How to mitigate bad performance of eigvals from LinearAlgebra

Dear all,

I am trying to rewrite my Matlab code that calculates certain band structure to Julia. Unfortunately, I am unable to get close to the performance of Matlab code for some reason that I don’t understand. I will be very thankful if you help me.

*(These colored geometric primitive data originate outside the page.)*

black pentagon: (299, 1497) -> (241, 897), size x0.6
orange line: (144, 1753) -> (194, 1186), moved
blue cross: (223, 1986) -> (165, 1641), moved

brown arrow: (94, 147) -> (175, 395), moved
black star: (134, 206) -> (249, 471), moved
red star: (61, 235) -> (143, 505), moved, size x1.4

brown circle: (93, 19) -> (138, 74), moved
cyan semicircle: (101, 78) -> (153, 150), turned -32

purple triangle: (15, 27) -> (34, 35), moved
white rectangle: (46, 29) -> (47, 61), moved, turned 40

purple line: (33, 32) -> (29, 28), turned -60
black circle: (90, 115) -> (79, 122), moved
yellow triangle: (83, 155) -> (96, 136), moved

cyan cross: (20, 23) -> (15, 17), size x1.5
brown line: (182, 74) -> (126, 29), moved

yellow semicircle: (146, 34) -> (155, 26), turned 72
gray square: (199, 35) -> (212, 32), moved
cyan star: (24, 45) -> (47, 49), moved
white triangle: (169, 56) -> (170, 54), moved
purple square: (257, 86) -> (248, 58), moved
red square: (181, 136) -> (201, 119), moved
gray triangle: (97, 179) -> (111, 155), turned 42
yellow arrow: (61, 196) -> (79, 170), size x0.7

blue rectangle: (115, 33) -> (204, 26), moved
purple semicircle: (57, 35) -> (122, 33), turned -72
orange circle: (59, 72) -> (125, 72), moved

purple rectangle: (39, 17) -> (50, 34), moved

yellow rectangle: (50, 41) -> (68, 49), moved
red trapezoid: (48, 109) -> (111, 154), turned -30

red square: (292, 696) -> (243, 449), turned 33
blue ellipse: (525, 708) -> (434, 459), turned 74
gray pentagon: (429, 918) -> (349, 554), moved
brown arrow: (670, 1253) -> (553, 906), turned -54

My Julia code is the following:

#assert Threads.nthreads() == 8
using BenchmarkTools
using FFTW
using MKL
using LinearAlgebra
LinearAlgebra.BLAS.set_num_threads(1);
FFTW.set_provider!("mkl")

function Hamiltonian(nk, a, v)
    
    nx = length(v);
    E = zeros(ComplexF64, nk);
    K = 2*π*collect(fftshift(fftfreq(nx, nx)))
    Hf = zeros(ComplexF64, nx, nx);
    k = collect(range(-π, π, nk));

    fft!(v)
    fftshift!(v, v/length(v))
    
    for j=1:nx, i=1:nx
        idx = i - j + floor(Int64, nx/2 + 1)
        if 0 < idx <= nx
            @inbounds Hf[i, j] = v[idx];
        end
    end
    Threads.@threads for i in eachindex(k)
        e = eigvals(Hermitian(Diagonal(-0.5.*abs.(k[i] .+ K).^a) .+ Hf));
        sort!(e, lt = (x, y) -> abs(real(x)) < abs(real(y)));
        @inbounds E[i] = e[1];
    end

    return E
    
end

x = range(0, 1, 1001);
@btime H = Hamiltonian(100, 1.5, complex(100*cos.(2*pi*x).*sinh.(-x)));

Julia version is 1.10. I am using MKL explicitly because Matlab uses MKL on intel processor and it does give better performance on my system. I have turned off auto parallelism of MKL because parallelism is already achieved by Threads.@threads on outer for loop, and again it gives better performance. I have also tried @distrbuted and got roughly the same results. This code is around 50% slower than its Matlab 2023a counter part:

function e = Hamiltonian(nk, a, p)

p = fftshift(fft(p))/length(p);
k = linspace(-pi, pi, nk);
L = length(p);
m = fix(L/2);
M = -m:m;
K = 2*pi*M;
Hf = zeros(L, L);

[i, j] = meshgrid(1:L, 1:L);
mask = round(i - j + floor(L/2));
Hf(mask >= 0 & mask < L) = p(mask(mask >= 0 & mask < L)+1);

e = zeros(1, nk);
parfor i=1:nk
    H = diag(-0.5*abs(k(i) + K).^a) + Hf;
    E = eig(H, 'vector');
    [~, m] = sort(abs(real(E)));
    E = E(m);
    e(i) = real(E(1));
end

tic
x = linspace(0, 1, 1001);
e = Hamiltonian(100, 1.5, 100*cos(2*pi*x).*sinh(-x));
toc

The performance of these two are roughly the same for smaller matrices <500x500 size. But as matrix matrix becomes larger, I see huger gap. In general the potential term p,v (third argument of Hamiltonian) is Complex, so I use fft not rfft. Also I know performance wise the whole function is irrelevant, only the part eigenvalues are calculated causes bad performance. Moreover these two functions are completely equivalent (i.e eig solver in both cases sees the same matrix and produce same results).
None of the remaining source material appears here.